Nu ja, wat moeten we zeggen over de gastronomie in de Sud-Ouest? Ik vertel graag het verhaal van een restaurant waar men mij jaren geleden en meteen na de landing in Toulouse naartoe had gereden om er een volle magret de canard te eten die doormidden was gesneden en rijkelijk gevuld met smeltende foie gras. Over de berg gevogelte werd een hele pollepel roomsaus met eekhoorntjesbrood genappeerd. Eric Fitan van de AOC Saint-Mont kan hartelijk lachen met het voorval. ‘Onze gastronomie ademt terroir, n’est-ce pas?’
Jazeker, al moeten we tijdens deze trip een paar keer extra om groentjes of salade vragen.
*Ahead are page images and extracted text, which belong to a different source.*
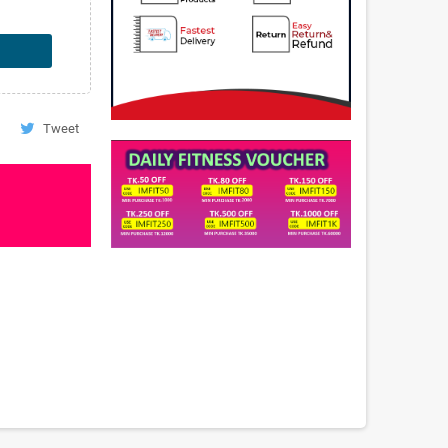
Tweet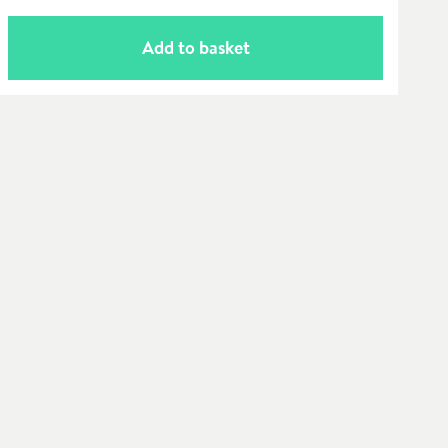
Add to basket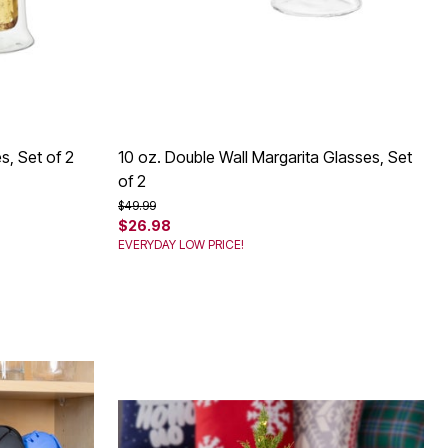
s, Set of 2
10 oz. Double Wall Margarita Glasses, Set
of 2
Price reduced from
to
$49.99
$26.98
EVERYDAY LOW PRICE!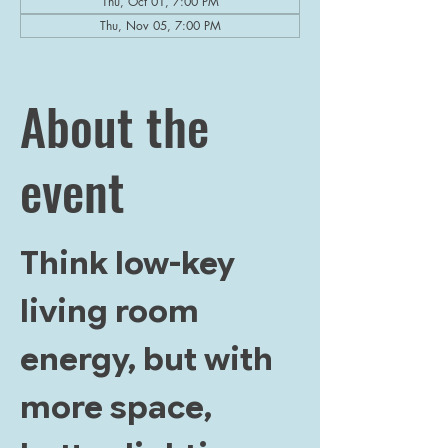
Thu, Oct 01, 7:00 PM
Thu, Nov 05, 7:00 PM
View all 5 dates
About the
event
Think low-key 
living room 
energy, but with 
more space, 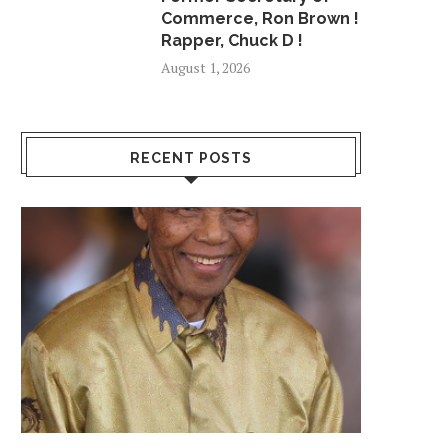
Commerce, Ron Brown !
Rapper, Chuck D !
August 1, 2026
RECENT POSTS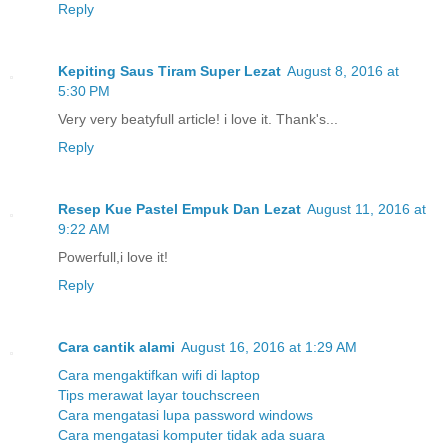
Reply
Kepiting Saus Tiram Super Lezat
August 8, 2016 at
5:30 PM
Very very beatyfull article! i love it. Thank's...
Reply
Resep Kue Pastel Empuk Dan Lezat
August 11, 2016 at
9:22 AM
Powerfull,i love it!
Reply
Cara cantik alami
August 16, 2016 at 1:29 AM
Cara mengaktifkan wifi di laptop
Tips merawat layar touchscreen
Cara mengatasi lupa password windows
Cara mengatasi komputer tidak ada suara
De vele kazen, levers, kippen, runderen, trijp en andouillettes AAAAA plegen behoorlijk zwaar op de maag te vallen. ‘Je kunt niet anders dan dat voedsel in overmaat wegspoelen,’ lachen de wijnbouwers van Saint-Mont in koor. Geen wonder dat de wijnen hier vroeger koppig en hardleers waren. Maar bij een lichtere keuken horen wijnen vol finesse.
Ik ben verrukt door de kwaliteit en aanpak in Saint-Mont, en loop blij als een kind in een bollenwinkel door de rijen met wingerds in de eerste museumwijngaard van Frankrijk. Het parceel is een beschermd monument, je vindt er stokken die zo dik en pokdalig zijn dat ik ze spontaan met Monsieur wil aanspreken. ‘Tannat, pinenc, cabernet franc en cabernet sauvignon,’ zegt Eric. ‘En hier zie je de witte druiven. Manseng. Arrufiac. Petit courbu.’
In 1979 richtten de drie kelders van Plaisance, Aignan en Saint-Mont een coöperatieve op, Plaimont. Deze unie ging zeer on-Frans te rade bij sommeliers en specialisten in het buitenland, waardoor de kwaliteit er elk jaar op vooruitging. Een topwijn zoals Le Faîte (zowel in wit als rood) is het vlaggenschip, en te herkennen aan een houten etiket. Zeer exclusief is de Vignes Préphylloxériques, een mondvol voor een tijdloze wijn die gemaakt wordt van een wijnperceel dat uit 1871 stamt. Het perceel bevindt zich op een bodem van rood zand en heeft de phylloxera-epidemie in de negentiende eeuw overleefd. Er zijn maar 1.500 flessen en als u er een bemachtigt, mag u mij altijd een seintje geven. Past naar verluidt uitstekend bij salsa en merengue.

Door Toni De Coninck.

Meer info over de wijnen van de Sud-Ouest vind je hier. Wil je wat dieper ingaan op de materie, dan kun je er doorklikken op de wijnen van de Côtes-de-Gascogne en Madiran. Saint-Mont heeft ook een eigen, overigens in behoorlijk Nederlands opgestelde website, via deze link.
Overnachten raden we je aan in Hôtel Continental in Condom, het sublieme Le Prieuré in Madiran en het somptueuze Monastère de Saint-Mont in Saint-Mont.
Brussel – Marciac is een goede tien uur rijden via Parijs en Bordeaux. Of boek een vlucht naar Toulouse of Pau en huur een auto ter plaatse.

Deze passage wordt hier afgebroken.